Search Tutorials


AZ-305 - Design a Data Management Strategy | JavaInUse

AZ-305 - Design a Data Management Strategy

1. Managed vs Unmanaged Data

When designing a data management strategy, the first decision is whether to use managed (PaaS) or unmanaged (IaaS) data services. This choice impacts operational overhead, scalability, security responsibilities, and cost.

Managed Data Services (PaaS)

PaaS Database Services

Managed data services like Azure SQL Database, Azure Cosmos DB, and Azure Database for PostgreSQL/MySQL handle infrastructure management including patching, backups, high availability, and scaling. You focus on schema design, queries, and application logic. The cloud provider manages the underlying VMs, storage, and networking.

Unmanaged Data (IaaS)

IaaS Database Hosting

Running databases on Azure VMs (e.g., SQL Server on Azure VM) gives you full control over the database engine, OS configuration, and instance settings. This is ideal when you need specific database engine features, custom configurations, or must run unsupported database versions. However, you are responsible for patching, backups, HA configuration, and disaster recovery.

AspectManaged (PaaS)Unmanaged (IaaS)
Infrastructure ManagementHandled by AzureYour responsibility
Patching and UpdatesAutomaticManual
BackupsBuilt-in automatedMust configure manually
High AvailabilityBuilt-in SLAMust configure (Always On, clustering)
CustomizationLimited to service featuresFull OS and engine control
Cost ModelPay for service tier/usagePay for VM, storage, licensing

2. Relational vs NoSQL Database Strategy

Choosing between relational and NoSQL databases depends on your data structure, query patterns, scalability requirements, and consistency needs. Azure offers strong options in both categories.

Relational Databases in Azure

Azure SQL Database

Azure SQL Database is a fully managed PaaS relational database engine based on the latest stable SQL Server engine. Key features: automatic tuning, intelligent performance insights, built-in HA with 99.99% SLA, geo-replication for disaster recovery, elastic pools for multi-tenant scenarios, and serverless compute tier for intermittent workloads.
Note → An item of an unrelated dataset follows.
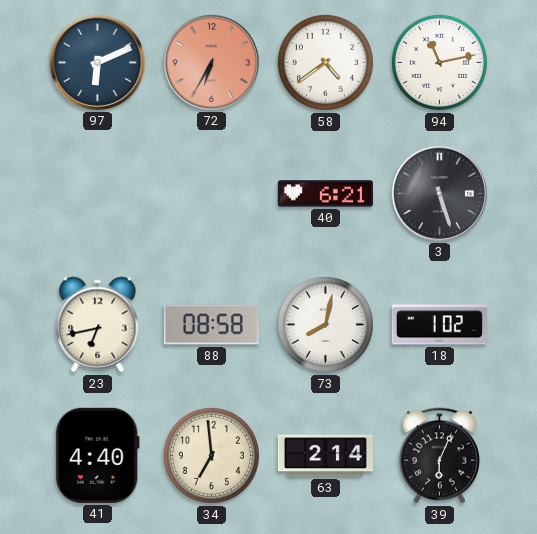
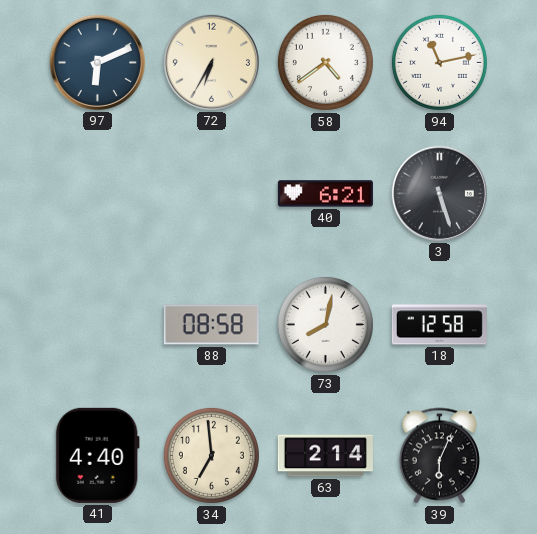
72 dial: salmon -> cream
23: 6:43 -> none
18: 1:02 -> 12:58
Azure SQL Managed Instance

Azure SQL Managed Instance provides near-100% compatibility with the on-premises SQL Server engine. It supports features that Azure SQL Database does not, including cross-database queries, SQL Server Agent, CLR integration, Service Broker, and Database Mail. It is ideal for lift-and-shift migration of on-premises SQL Server databases with minimal application changes.

NoSQL Databases in Azure

Azure Cosmos DB

Azure Cosmos DB is a globally distributed, multi-model NoSQL database. It supports multiple APIs: NoSQL (document), MongoDB, Cassandra, Gremlin (graph), and Table. Key differentiators: single-digit millisecond latency at the 99th percentile, five consistency levels (strong, bounded staleness, session, consistent prefix, eventual), automatic and instant global distribution, and guaranteed 99.999% availability for multi-region accounts.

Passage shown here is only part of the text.